BlueHost is a large and reputable provider of mass-market shared hosting. Their accounts are “unlimited”, and their terms of service essentially says that you can consume resources until you negatively impact other customers.
Now, in practice there are limits, and customers are sort of expected to know whether or not their needs fit shared hosting. Most people plan accordingly — although there have been some spectacular failures to do so, such as Sk*rt, a female-focused Digg competitor launched using BlueHost, prompting vast wonder at what kind of utter lack of thought results in trying to launch a high-traffic social networking site on a $7 hosting plan. Unlike Sk*rt, though, it was reasonable for 2D Boy to expect that shared hosting would cover their needs — hosting a small corporate site and blog. They were two guys who were making an indie garage game getting a gradual traffic ramp thanks to word-of-mouth, not an Internet company doing a big launch.

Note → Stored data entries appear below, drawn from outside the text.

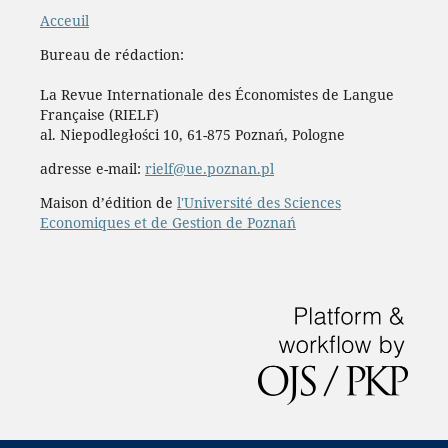
Acceuil
Bureau de rédaction:
La Revue Internationale des Économistes de Langue
Française (RIELF)
al. Niepodległości 10, 61-875 Poznań, Pologne
adresse e-mail:
rielf@ue.poznan.pl
Maison d’édition de
l'Université des Sciences
Economiques et de Gestion de Poznań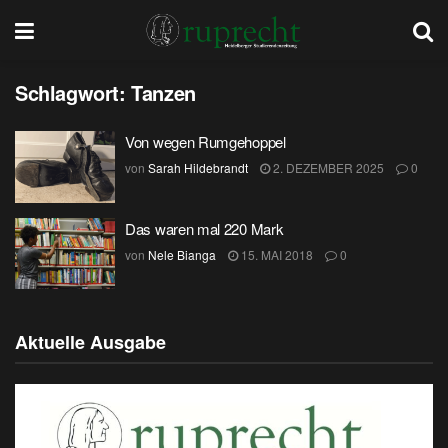
Schlagwort:
Tanzen
Von wegen Rumgehoppel
von
Sarah Hildebrandt
2. DEZEMBER 2025
0
Das waren mal 220 Mark
von
Nele Bianga
15. MAI 2018
0
Aktuelle Ausgabe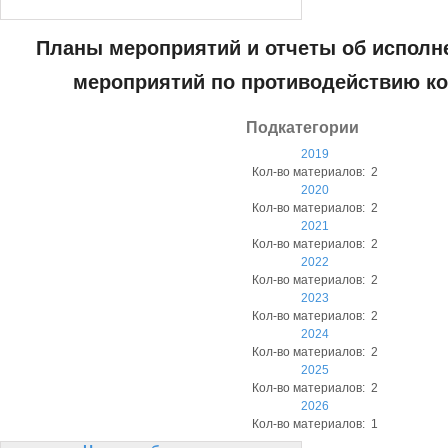
Планы мероприятий и отчеты об исполн
мероприятий по противодействию к
Подкатегории
2019
Кол-во материалов: 2
2020
Кол-во материалов: 2
2021
Кол-во материалов: 2
2022
Кол-во материалов: 2
2023
Кол-во материалов: 2
2024
Кол-во материалов: 2
2025
Кол-во материалов: 2
2026
Кол-во материалов: 1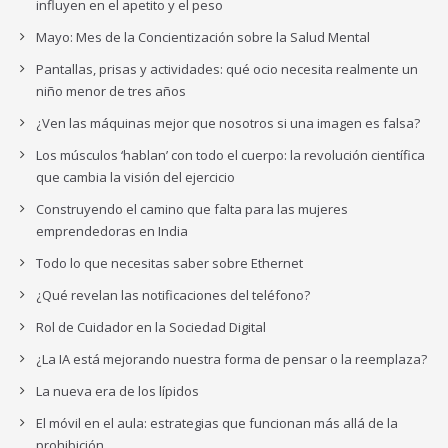
influyen en el apetito y el peso
Mayo: Mes de la Concientización sobre la Salud Mental
Pantallas, prisas y actividades: qué ocio necesita realmente un
niño menor de tres años
¿Ven las máquinas mejor que nosotros si una imagen es falsa?
Los músculos ‘hablan’ con todo el cuerpo: la revolución científica
que cambia la visión del ejercicio
Construyendo el camino que falta para las mujeres
emprendedoras en India
Todo lo que necesitas saber sobre Ethernet
¿Qué revelan las notificaciones del teléfono?
Rol de Cuidador en la Sociedad Digital
¿La IA está mejorando nuestra forma de pensar o la reemplaza?
La nueva era de los lípidos
El móvil en el aula: estrategias que funcionan más allá de la
prohibición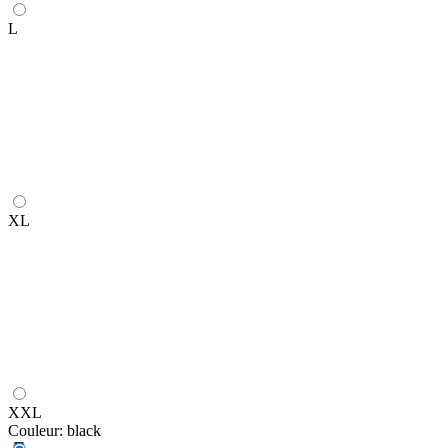
L
XL
XXL
Couleur:
black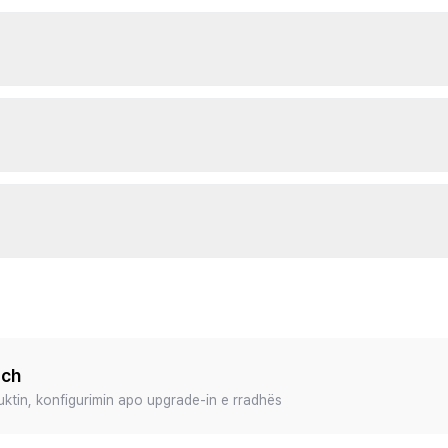
ech
duktin, konfigurimin apo upgrade-in e rradhës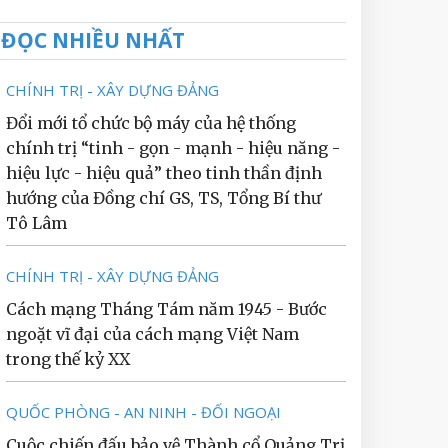
ĐỌC NHIỀU NHẤT
CHÍNH TRỊ - XÂY DỰNG ĐẢNG
Đổi mới tổ chức bộ máy của hệ thống
chính trị “tinh - gọn - mạnh - hiệu năng -
hiệu lực - hiệu quả” theo tinh thần định
hướng của Đồng chí GS, TS, Tổng Bí thư
Tô Lâm
CHÍNH TRỊ - XÂY DỰNG ĐẢNG
Cách mạng Tháng Tám năm 1945 - Bước
ngoặt vĩ đại của cách mạng Việt Nam
trong thế kỷ XX
QUỐC PHÒNG - AN NINH - ĐỐI NGOẠI
Cuộc chiến đấu bảo vệ Thành cổ Quảng Trị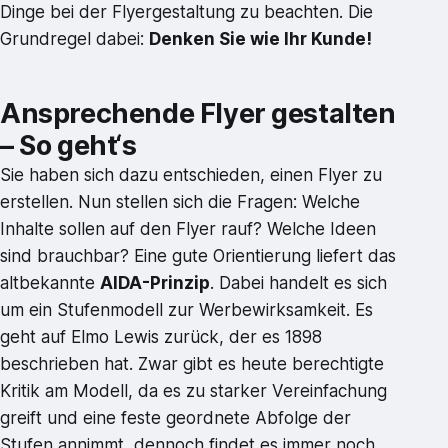
Dinge bei der Flyergestaltung zu beachten. Die
Grundregel dabei:
Denken Sie wie Ihr Kunde!
Ansprechende Flyer gestalten
– So geht‘s
Sie haben sich dazu entschieden, einen Flyer zu
erstellen. Nun stellen sich die Fragen: Welche
Inhalte sollen auf den Flyer rauf? Welche Ideen
sind brauchbar? Eine gute Orientierung liefert das
altbekannte
AIDA-Prinzip
. Dabei handelt es sich
um ein Stufenmodell zur Werbewirksamkeit. Es
geht auf Elmo Lewis zurück, der es 1898
beschrieben hat. Zwar gibt es heute berechtigte
Kritik am Modell, da es zu starker Vereinfachung
greift und eine feste geordnete Abfolge der
Stufen annimmt, dennoch findet es immer noch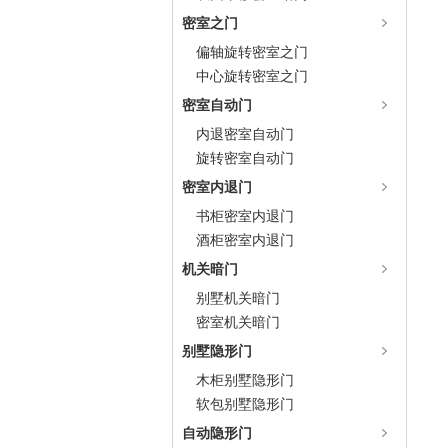
密室之门
偏轴旋转密室之门
中心旋转密室之门
密室自动门
内退密室自动门
旋转密室自动门
密室内退门
书柜密室内退门
酒柜密室内退门
机关暗门
别墅机关暗门
密室机关暗门
别墅隐形门
木柜别墅隐形门
软包别墅隐形门
自动隐形门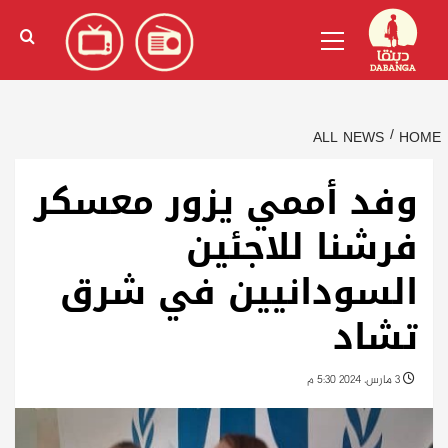
Ski
English
(
الإنجليزية
)
Primary
t
Menu
conten
ALL NEWS
HOME
وفد أممي يزور معسكر
فرشنا للاجئين
السودانيين في شرق
تشاد
3 مارس، 2024 5:30 م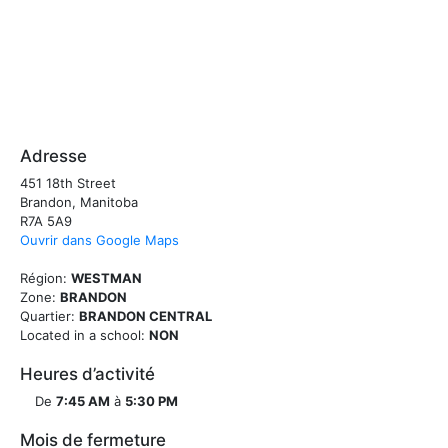
Adresse
451 18th Street
Brandon, Manitoba
R7A 5A9
Ouvrir dans Google Maps
Région:
WESTMAN
Zone:
BRANDON
Quartier:
BRANDON CENTRAL
Located in a school:
NON
Heures d’activité
De
7:45 AM
à
5:30 PM
Mois de fermeture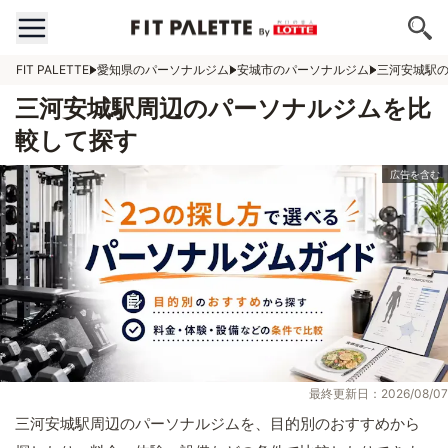
FIT PALETTE
愛知県のパーソナルジム
安城市のパーソナルジム
三河安城駅
三河安城駅周辺のパーソナルジムを比
較して探す
最終更新日：2026/08/07
三河安城駅周辺のパーソナルジムを、目的別のおすすめから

Limits are necessary, but no-notice termination of a legitimate company is bad customer service, however you slice it. Moreover, it’s avoidable bad customer service. Whatever mechanism is used to throttle, suspend service, etc. ought to be adaptable to sending out a warning alert: the “hey, if you keep doing this, you will be in violation of our policies and we’ll have to terminate you” note. Maybe even a, “hey, we will continue to serve your traffic for $X extra, and you have Y time to find a new host or reduce your traffic to normal volumes”. BlueHost does not sell anything beyond its $7 plan, so it has no upsell path; a provider with an upgrade path would hopefully have tried to encourage a migration, rather than executing a cold-turkey cut-off. (By the way, I have been on the service provider side of this equation, so I have ample sympathy for the vendor’s position against a customer whose usage is excessive, but I also firmly believe that no-notice termination of legitimate businesses is not the way to go.)
Automated elastic scaling is the key feature of a cloud, and consequently, limits and the way that they’re enforced technically and managed from a customer service standpoint, will be one of the ways that cloud infrastructure providers differentiate their services.
A vendor’s approach to limits has to be tied to their business goals. Similarly, what a customer desires out of limits must also be tied to their business goals. The customer wants reliable service within a budget. The vendor wants to be fairly compensated and ensure that his infrastructure remains stable.
Ideally, on cloud infrastructure, a customer scales seamlessly and automatically until the point where he is in danger of exceeding his budget. At that point, the system should alert him automatically, allowing him to increase his budget. If he doesn’t want to pay more, he will experience degraded service; degradation should mean slower or lower-priority service, or an automatic switch to a “lite” site, rather than outright failure.
Perhaps when you get right down to it, it’s really about what the failure mode is. Fail friendly. A vendor has a lot more flexibility in imposing limits if it can manage that.